*AIM OF THE TASK*
Count every line in the entries that holds the word "Supervisor". The reply is that count alone.

*** Opening INPUT DATA ***

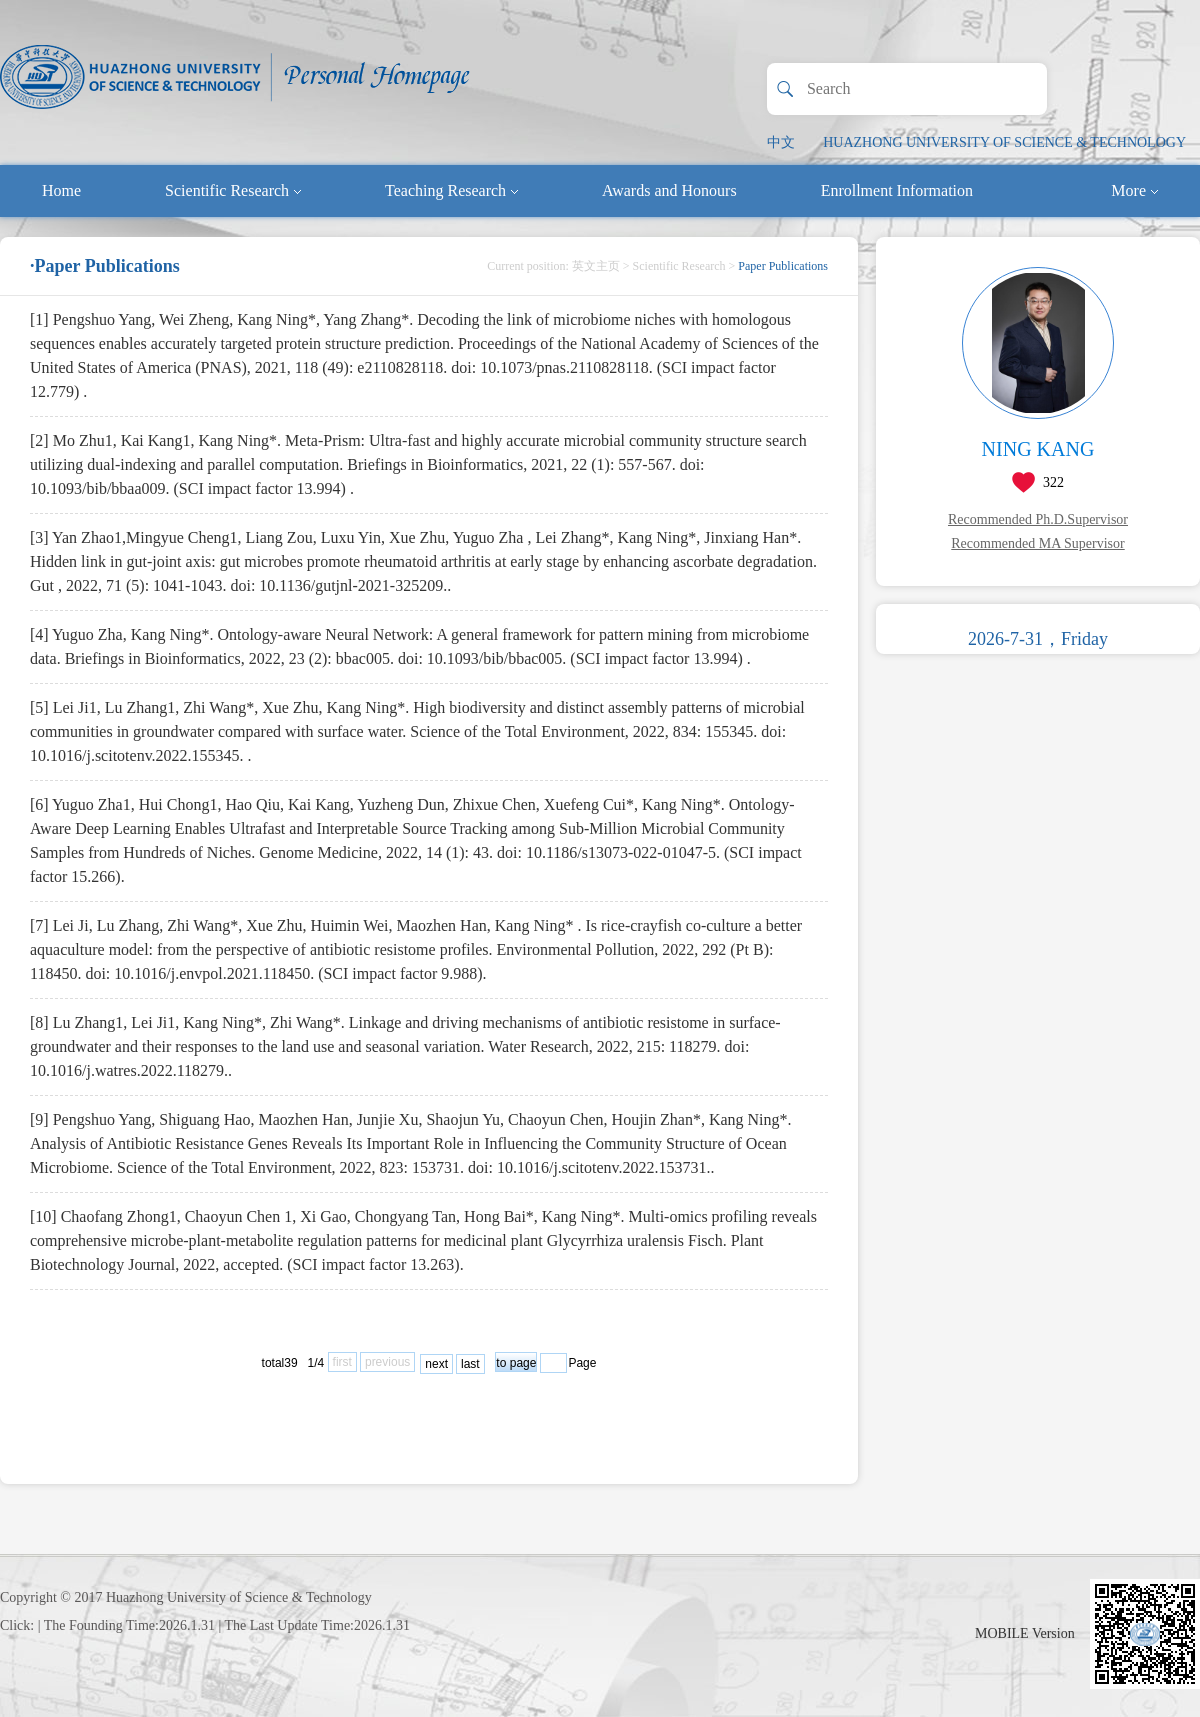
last (470, 1364)
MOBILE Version (1025, 1633)
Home (61, 190)
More (1134, 190)
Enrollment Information (897, 190)
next (436, 1364)
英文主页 (596, 266)
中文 (781, 142)
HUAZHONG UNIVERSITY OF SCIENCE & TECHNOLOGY (1004, 142)
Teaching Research (451, 190)
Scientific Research (233, 190)
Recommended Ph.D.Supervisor (1038, 519)
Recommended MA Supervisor (1037, 543)
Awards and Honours (669, 190)
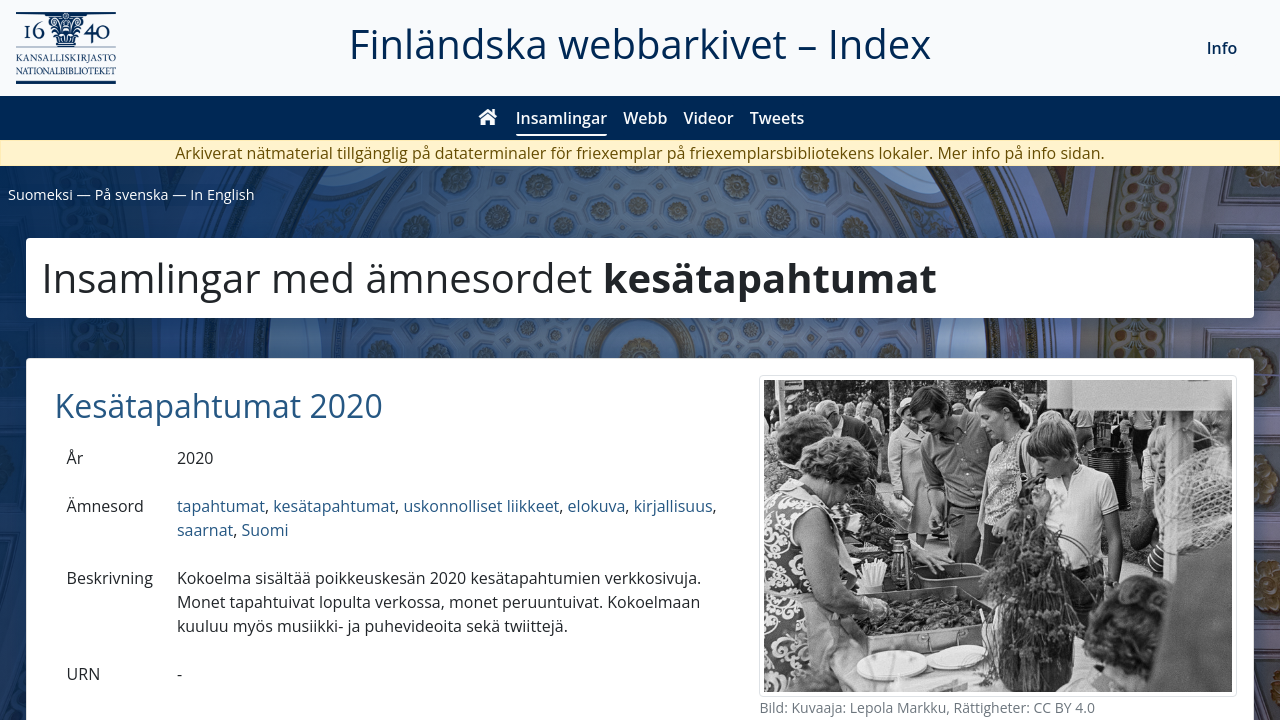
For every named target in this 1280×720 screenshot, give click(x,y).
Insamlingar (562, 118)
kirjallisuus (673, 506)
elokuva (597, 506)
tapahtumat (221, 506)
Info (1222, 48)
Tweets (777, 118)
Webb (645, 118)
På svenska (132, 194)
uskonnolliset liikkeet (481, 506)
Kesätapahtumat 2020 (219, 405)
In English (222, 194)
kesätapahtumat (334, 506)
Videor (708, 118)
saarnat (205, 530)
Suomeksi (40, 194)
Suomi (265, 530)
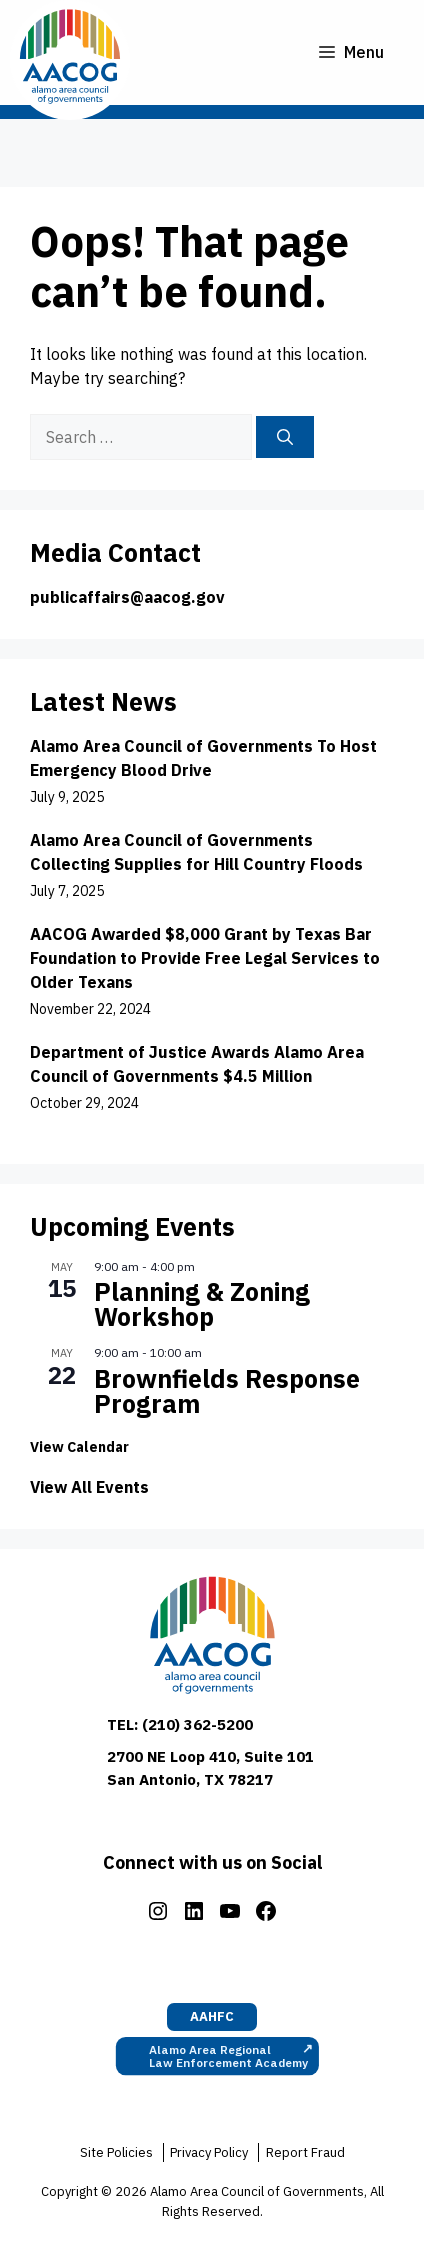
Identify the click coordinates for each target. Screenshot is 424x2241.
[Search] (285, 437)
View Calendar (79, 1447)
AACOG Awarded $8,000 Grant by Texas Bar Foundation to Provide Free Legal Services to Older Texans (205, 958)
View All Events (89, 1487)
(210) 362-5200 (197, 1724)
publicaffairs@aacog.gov (127, 597)
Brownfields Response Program (227, 1391)
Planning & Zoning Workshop (202, 1304)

*** Closing INPUT DATA ***

*SOLUTION*
2